The fatal hereditary disease, hATTR amyloidosis, is caused by abnormal formation and build-up of TTR amyloid deposits in the body, which leads to symptoms such as loss of sensation in the limbs, chest pain, palpitations, weight loss, nausea, weakness and fatigue. Usually, people with hATTR amyloidosis die within three to 15 years after developing symptoms.

Akcea Therapeutics’ medicine, Tegsedi (inotersen), is an ‘antisense oligonucleotide’, a very short piece of synthetic DNA designed to attach to the genetic material of the cells responsible for producing the transthyretin protein. Through this mechanism it is expected to decrease transthyretin production, thereby reducing the formation of amyloids and relieving the symptoms of hATTR. As such, the therapy aims to affect the course of the disease and improve quality of life.

This recent positive opinion has been based on results from the Phase III NEURO-TTR study and open label extension (OLE) study in patients with hATTR amyloidosis with symptoms of polyneuropathy. The results demonstrated a significant benefit to patients administered with inotersen when compared with those taking a placebo for both co-primary endpoints.

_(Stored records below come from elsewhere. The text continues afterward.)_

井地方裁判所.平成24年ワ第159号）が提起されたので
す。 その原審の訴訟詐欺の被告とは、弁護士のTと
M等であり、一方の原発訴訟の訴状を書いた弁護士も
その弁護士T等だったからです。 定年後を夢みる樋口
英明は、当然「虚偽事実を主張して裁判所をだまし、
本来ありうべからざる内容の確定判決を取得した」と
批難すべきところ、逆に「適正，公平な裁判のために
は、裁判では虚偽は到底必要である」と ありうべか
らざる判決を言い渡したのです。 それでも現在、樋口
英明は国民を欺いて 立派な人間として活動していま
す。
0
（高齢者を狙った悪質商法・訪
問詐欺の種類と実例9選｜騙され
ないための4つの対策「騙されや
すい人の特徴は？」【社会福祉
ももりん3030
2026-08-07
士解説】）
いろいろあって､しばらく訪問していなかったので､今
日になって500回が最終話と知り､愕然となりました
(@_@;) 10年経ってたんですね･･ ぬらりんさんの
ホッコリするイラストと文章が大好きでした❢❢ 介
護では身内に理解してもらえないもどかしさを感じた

“We are delighted at this positive opinion, which is an important milestone for people suffering with this disease. Patients currently have no treatment options and the prognosis is potentially devastating,” explained Luke Robinson, general manager, Akcea Therapeutics, UK, Ireland & Nordics. “This encouraging announcement from CHMP offers hope to these patients and their families, who may soon have access to an innovative therapy that can help improve their lives.”

Currently, therapeutic options for patients with hATTR include liver transplant, treatment with tafamidis and off-label use of a non-steroidal anti-inflammatory drug (NSAID). Each of these options have significant limitations for patients with stage 2 or 3 polyneuropathy and as such indicates a clear unmet medical need. In light of this fact, the CHMP considered Tegsedi a medicine of major interest for public health and agreed to the applicant’s request for an accelerated assessment of the medicine.

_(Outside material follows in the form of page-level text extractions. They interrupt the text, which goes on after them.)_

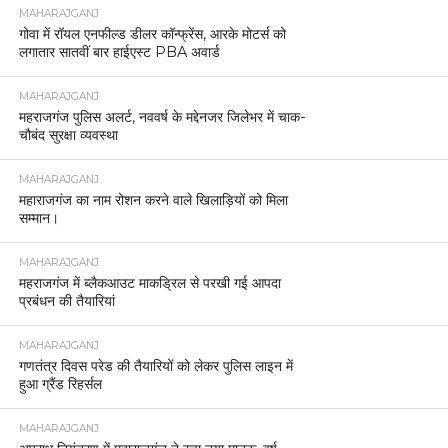
MAHARAJGANJ
गोवा में रॉयल एनफील्ड डीलर कॉन्फ्रेंस, आरके मोटर्स को
लगातार सातवीं बार हाईएस्ट PBA अवार्ड
MAHARAJGANJ
महराजगंज पुलिस अलर्ट, नववर्ष के मद्देनजर जिलेभर में चाक-
चौबंद सुरक्षा व्यवस्था
MAHARAJGANJ
महाराजगंज का नाम रोशन करने वाले खिलाड़ियों को मिला
सम्मान।
MAHARAJGANJ
महराजगंज में ब्लैकआउट माकड्रिल से परखी गई आपदा
प्रबंधन की तैयारियां
MAHARAJGANJ
गणतंत्र दिवस परेड की तैयारियों को लेकर पुलिस लाइन में
हुआ ग्रैंड रिहर्सल
MAHARAJGANJ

It was designated as an orphan medicine in 2014 as hATTR is a rare diseases that is diagnosed in an estimated three cases per 10 million people. A review of the orphan designation will be performed by the European Medicines Agency’s (EMA’s) Committee for Orphan Medicinal Products (COMP) at the time of the approval to determine if it is still valid and granting the medicine 10 years of market exclusivity.

The CHMP opinion will be sent to the European Commission for the adoption of a decision on an EU-wide marketing authorisation.